[Entries taken from a collection]
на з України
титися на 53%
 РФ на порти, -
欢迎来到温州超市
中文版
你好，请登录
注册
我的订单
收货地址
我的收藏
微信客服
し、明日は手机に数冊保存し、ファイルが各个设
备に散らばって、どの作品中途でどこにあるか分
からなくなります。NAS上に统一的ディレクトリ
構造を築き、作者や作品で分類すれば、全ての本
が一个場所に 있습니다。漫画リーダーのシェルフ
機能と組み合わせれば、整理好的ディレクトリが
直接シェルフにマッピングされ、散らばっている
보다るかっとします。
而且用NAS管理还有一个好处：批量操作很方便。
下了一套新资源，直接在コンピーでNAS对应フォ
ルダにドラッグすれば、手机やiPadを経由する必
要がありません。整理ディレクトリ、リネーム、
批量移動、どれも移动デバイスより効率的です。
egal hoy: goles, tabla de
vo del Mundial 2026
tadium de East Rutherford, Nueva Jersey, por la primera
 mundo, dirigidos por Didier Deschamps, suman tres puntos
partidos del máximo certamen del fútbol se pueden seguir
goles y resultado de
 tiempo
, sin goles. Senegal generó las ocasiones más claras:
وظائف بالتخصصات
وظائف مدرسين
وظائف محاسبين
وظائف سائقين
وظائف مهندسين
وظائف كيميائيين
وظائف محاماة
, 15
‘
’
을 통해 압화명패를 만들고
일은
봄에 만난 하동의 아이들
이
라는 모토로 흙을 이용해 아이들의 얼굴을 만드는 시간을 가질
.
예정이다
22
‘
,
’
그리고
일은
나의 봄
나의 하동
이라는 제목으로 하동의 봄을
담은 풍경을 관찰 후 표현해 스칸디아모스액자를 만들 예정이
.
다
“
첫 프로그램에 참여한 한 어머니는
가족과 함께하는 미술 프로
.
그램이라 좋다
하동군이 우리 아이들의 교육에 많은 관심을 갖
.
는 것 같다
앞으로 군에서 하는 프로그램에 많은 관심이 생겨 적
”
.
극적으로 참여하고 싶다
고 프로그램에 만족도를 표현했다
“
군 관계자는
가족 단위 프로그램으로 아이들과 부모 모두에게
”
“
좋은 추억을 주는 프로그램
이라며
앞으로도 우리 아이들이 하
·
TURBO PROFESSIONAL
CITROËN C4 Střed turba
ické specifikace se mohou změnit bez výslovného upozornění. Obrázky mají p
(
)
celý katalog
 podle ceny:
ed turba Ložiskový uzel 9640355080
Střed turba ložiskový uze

Goal of the exercise
Go through the records above and copy each line exactly.

Exercise result
на з України
титися на 53%
 РФ на порти, -
欢迎来到温州超市
中文版
你好，请登录
注册
我的订单
收货地址
我的收藏
微信客服
し、明日は手机に数冊保存し、ファイルが各个设
备に散らばって、どの作品中途でどこにあるか分
からなくなります。NAS上に统一的ディレクトリ
構造を築き、作者や作品で分類すれば、全ての本
が一个場所に 있습니다。漫画リーダーのシェルフ
機能と組み合わせれば、整理好的ディレクトリが
直接シェルフにマッピングされ、散らばっている
보다るかっとします。
而且用NAS管理还有一个好处：批量操作很方便。
下了一套新资源，直接在コンピーでNAS对应フォ
ルダにドラッグすれば、手机やiPadを経由する必
要がありません。整理ディレクトリ、リネーム、
批量移動、どれも移动デバイスより効率的です。
egal hoy: goles, tabla de
vo del Mundial 2026
tadium de East Rutherford, Nueva Jersey, por la primera
 mundo, dirigidos por Didier Deschamps, suman tres puntos
partidos del máximo certamen del fútbol se pueden seguir
goles y resultado de
 tiempo
, sin goles. Senegal generó las ocasiones más claras:
وظائف بالتخصصات
وظائف مدرسين
وظائف محاسبين
وظائف سائقين
وظائف مهندسين
وظائف كيميائيين
وظائف محاماة
, 15
‘
’
을 통해 압화명패를 만들고
일은
봄에 만난 하동의 아이들
이
라는 모토로 흙을 이용해 아이들의 얼굴을 만드는 시간을 가질
.
예정이다
22
‘
,
’
그리고
일은
나의 봄
나의 하동
이라는 제목으로 하동의 봄을
담은 풍경을 관찰 후 표현해 스칸디아모스액자를 만들 예정이
.
다
“
첫 프로그램에 참여한 한 어머니는
가족과 함께하는 미술 프로
.
그램이라 좋다
하동군이 우리 아이들의 교육에 많은 관심을 갖
.
는 것 같다
앞으로 군에서 하는 프로그램에 많은 관심이 생겨 적
”
.
극적으로 참여하고 싶다
고 프로그램에 만족도를 표현했다
“
군 관계자는
가족 단위 프로그램으로 아이들과 부모 모두에게
”
“
좋은 추억을 주는 프로그램
이라며
앞으로도 우리 아이들이 하
·
TURBO PROFESSIONAL
CITROËN C4 Střed turba
ické specifikace se mohou změnit bez výslovného upozornění. Obrázky mají p
(
)
celý katalog
 podle ceny:
ed turba Ložiskový uzel 9640355080
Střed turba ložiskový uze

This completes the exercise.